AMELSİZ İLİM

Abdullah İbn-i Me'sûd (r.a.): "ilim çok şeyler bilip rivâyet etmek değil Allâh'dan korkmaktır." buyurmuştur.

Hasan-ı Basrî (r.a.): "İstediğiniz kadar okuyun. Allâh'a yemin ederim ki amel etmedikçe size ecir yoktur. Ahmakların gâyeleri rivâyet, âlimlerin gâyeleri ise dirâyettir. Yani bildiklerine riâyet etmektir." buyurmuştur.

Mekhûl (rh.), Abdurrahman bin Ganem'den (rh.) rivâyet ederek şöyle anlatıyor: "Sahâbeden on kişi bana şöyle anlattı. Kuba mescidinde ilim müzâkere ederken Rasûlüllâh Efendimiz (s.a.v.) çıkageldi ve buyurdu ki: "İstediğiniz kadar okuyun, bildiğinizle amel etmedikçe Allâhü Teâlâ size mükâfât vermez."

Hz. Îsâ (a.s.) "İlmiyle amel etmeyenler, gizli zinâ edip de âşikâre doğurmak sûretiyle rezil olan kadınlara benzerler. İlmiyle amel etmeyenleri kıyâmet gününde bütün mahlukatın huzurunda Allâhü Teâlâ rezil eder." buyurmuştur.

Hz. Ömer (r.a.) "Âlim hataya düşdüğü zaman âlemden bir cemâat de onunla beraber hataya düşer." Yine Hz. Ömer (r.a.) "Zamanın bozulması üç sebebledir, bunlardan biri de âlimin hatasıdır" buyurmuşlardır.

Hâtem-i Esam (r.a.): "Kıyâmette en büyük hasreti (Pişmanlık) çekecek olan, öğrettiği ile başkası amel edip kurtulduğu halde, kendisi amel etmeyip helâk olan âlimdir" buyurmuştur.
Malik bin Dinar (r.a.): "Âlim bildiği ile amel etmediği zaman yağmur damlasının yalçın kayadan kayması gibi vaaz ve nasîhati gönüllerden kayar gider." buyurmuştur.

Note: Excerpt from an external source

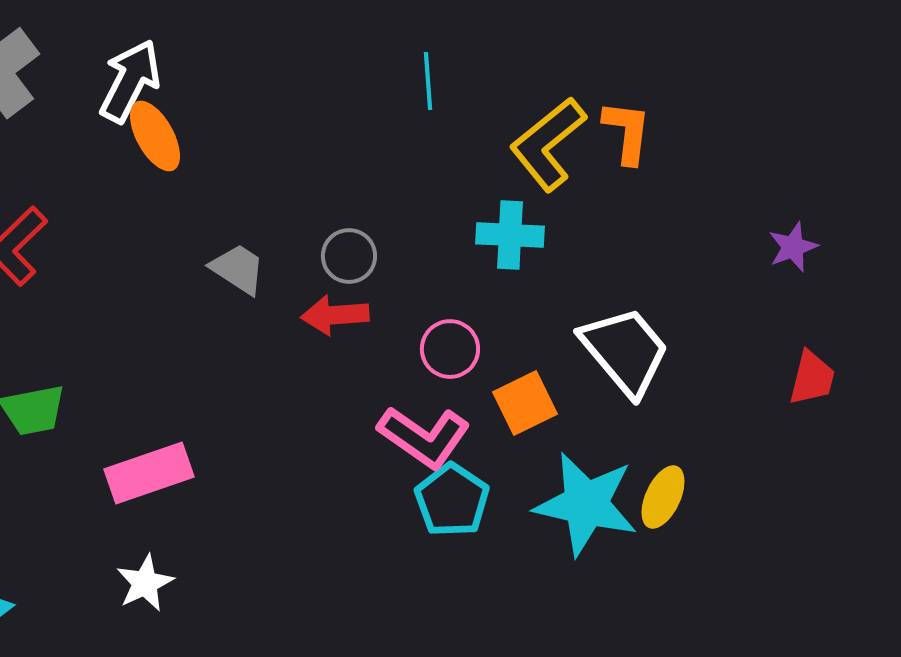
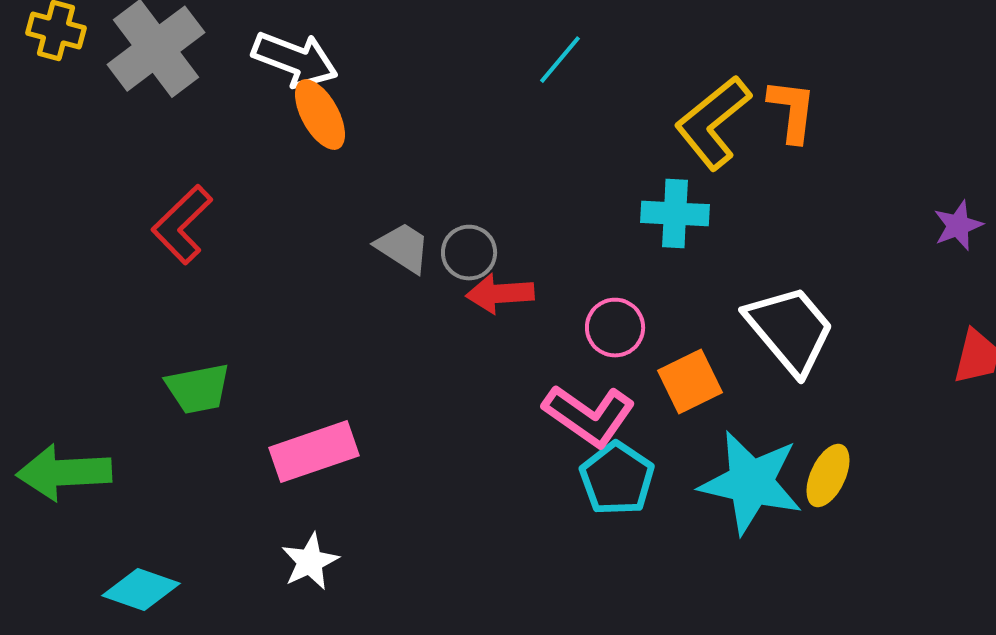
white arrow: (130, 81) -> (295, 60), turned 84
cyan line: (428, 81) -> (560, 60), moved, turned 44
gray circle: (349, 256) -> (469, 253), moved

Hz. Huzeyfe (r.a.) "Öyle bir zamanda bulunuyorsunuz ki, sizden biriniz bildiğinin onda dokuzu ile amel edip birini terk ederse helâke gider. Öyle bir zaman gelecek ki, o zaman bildiğinin yalnız onda biriyle amel eden kurtulacaktır. Çünkü, o zaman amel edenler çok azalacaktır.